Berlin, 26. September 2008. Und dann rumpelte es hinten an der Tür. Doch erst als das Glucksen des Publikums und das Ächzen eines Mannes nicht mehr zu überhören waren, wandten wir uns um und – hielten die Luft an. Haben Sie schon mal versucht, ein Dreisitzersofa alleine durch den schmalen Gang eines Zuschauerraums auf die Bühne zu wuchten?

Die Erinnerung bewahrt das Bild des Mannes, der eben dies gerade versucht, so plastisch, dass daneben auch die patent-linkische Lotte von Fritzi Haberlandt und Hans Löws Werther mit seinen wuchernden Selbstgefühlen verblassen, die bis dahin eine Dreiviertelstunde lang alleine den Abend bestritten hatten, bevor Albert - "Ich bin hier der Verlobte" - in Reihe fünf, rechts aufgestanden und nach draußen gerannt war, um die orange Couch herein zu asten, und den beiden verdutzten Liebenden einen Platz darauf anzubieten.

Einbruch in den Innerlichkeitskosmos

Vielleicht liegt diese Nachbildschärfe auch am komischen Unterbruch der kostbaren Liebesrhetorik durch schiere physische Präsenz – zuständig jedenfalls für diesen denkwürdigen Kraftakt in Jan Bosses Inszenierung "Die Leiden des jungen Werthers" im Berliner Maxim Gorki Theater war Ronald Kukulies, damals gerade von der Schaubühne am Kurfürstendamm dorthin gewechselt, wo Armin Petras frisch die Leitung übernommen und ein neues Ensemble zusammengestellt hatte. Im "Werther" spielte Kukulies den dritten im Liebesbund, Lottes Verlobten Albert: kräftige Statur, die Augen tief unter vorgewölbtem Stirnblatt, rosa Hemd, Pistole im Bund. Einer, dem man allerhand Gewalttätiges zutrauen würde.

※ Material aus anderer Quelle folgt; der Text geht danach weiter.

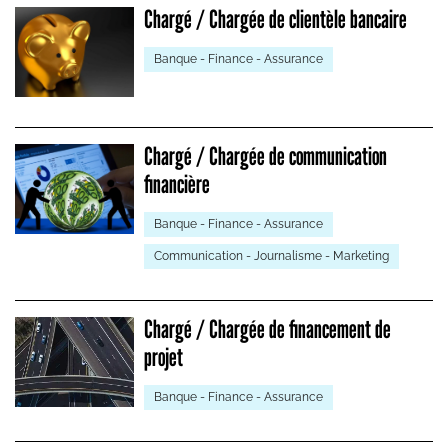
Chargé / Chargée de clientèle bancaire
Banque - Finance - Assurance
Chargé / Chargée de communication
financière
Banque - Finance - Assurance
Communication - Journalisme - Marketing
Chargé / Chargée de financement de
projet
Banque - Finance - Assurance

Oder zumindest einer, der im nächsten Augenblick mit dem Charme eines Berliner Hausmeisters in den filigranen Innerlichkeitskosmos von Lotte und Werther einbrechen würde. Doch, siehe da, von einer kleinen Scheinhinrichtung abgesehen, haftete diesem Weltkind in der Sofamitten bei näherem Hinsehen so gar nichts Gewalttätiges oder Rüdes mehr an. Viel mehr zeigte sich der platonisch schon betrogene Verlobte verständigungsbereit und umgänglich, Abteilung: "Blöd gelaufen, was machen wir jetzt?"

Diese Haltung des Pragmatischen ist Ronald Kukulies' Spezialität. Wenn er zum Beispiel in Fritz Katers "Heaven (zu tristan)" als notorisch schildbürgerhafter Robert seine selbstmordsüchtige Jugendkameradin Simone anraunzt: "Das ist hier keine Oper, das ist Dein Leben!", amtiert er als Agent einer Alltagsvernunft, der für die Liebenden und Wahnsinnigen die Welt zusammenhält.

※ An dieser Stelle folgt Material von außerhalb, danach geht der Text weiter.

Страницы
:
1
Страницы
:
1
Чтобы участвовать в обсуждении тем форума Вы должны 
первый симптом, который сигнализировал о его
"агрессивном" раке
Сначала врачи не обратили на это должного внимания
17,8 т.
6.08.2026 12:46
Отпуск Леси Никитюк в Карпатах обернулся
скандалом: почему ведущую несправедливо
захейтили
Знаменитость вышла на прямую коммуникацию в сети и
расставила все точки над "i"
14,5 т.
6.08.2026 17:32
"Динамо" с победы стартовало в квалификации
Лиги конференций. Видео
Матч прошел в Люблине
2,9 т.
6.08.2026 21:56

Figuren im Maschinenraum des Lebens

Man könnte auch sagen: Ronald Kukulies spielt hier die Figur, die im Maschinenraum des Lebens rumort, während an Deck die feinen Herrschaften in den Hauptrollen ihren Utopien nachjagen. Alltagsvernunft: auf dem Theater naturgemäß ein nicht sehr glamouröses Fach. In den Augen der auf bloßen Anschein versessenen Regieleute reichen oft schon Kukulies' charakteristische Physiognomie und standfeste Erscheinung hin, ihn für das Fach zu prädestinieren.

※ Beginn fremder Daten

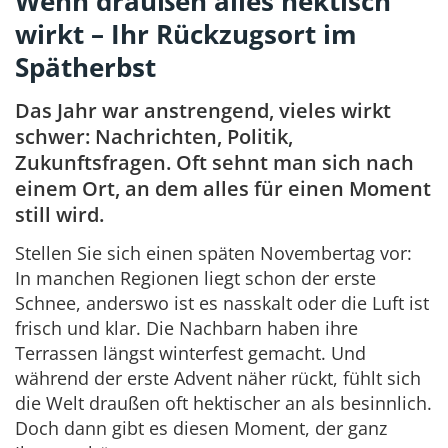
Wenn draußen alles hektisch
wirkt – Ihr Rückzugsort im
Spätherbst
Das Jahr war anstrengend, vieles wirkt
schwer: Nachrichten, Politik,
Zukunftsfragen. Oft sehnt man sich nach
einem Ort, an dem alles für einen Moment
still wird.
Stellen Sie sich einen späten Novembertag vor:
In manchen Regionen liegt schon der erste
Schnee, anderswo ist es nasskalt oder die Luft ist
frisch und klar. Die Nachbarn haben ihre
Terrassen längst winterfest gemacht. Und
während der erste Advent näher rückt, fühlt sich
die Welt draußen oft hektischer an als besinnlich.
Doch dann gibt es diesen Moment, der ganz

1971 in Düsseldorf geboren, wandelte Kukulies abseits des Königswegs seiner Generation, die über Abitur und Schauspielschule meist direkt ans Theater kam. Denn zunächst befolgte er den Rat seiner Eltern, erst einmal "etwas Vernünftiges" zu lernen. Doch floh er bereits kurz nach Abschluß seiner Ausbildung das erlernte Kommunikationstechnikertum. Der Betrieb, der ihn ausgebildet hatte, wurde später geschlossen. Nie, sagt Kukulies heute, werde er vergessen, wie er als Junger damals in der Kantine einem 50jährigen Kollegen gegenüber saß, der sich sicher sein konnte, in seinem Beruf niemals wieder Arbeit zu finden. Soviel zur Vernunft.

Vielleicht ist es gerade diese Erfahrung des Scheiterns von einst, des Kaum-mehr-aushalten-Könnens, die heute das Spiel von Ronald Kukulies grundieren. Das perspektivarme Leben auf Maloche jedenfalls begreift der Ex-Elektroniker inzwischen als unverzichtbare Erfahrung. Vielleicht rührt daher aber auch eine Fähigkeit zum Zweifel.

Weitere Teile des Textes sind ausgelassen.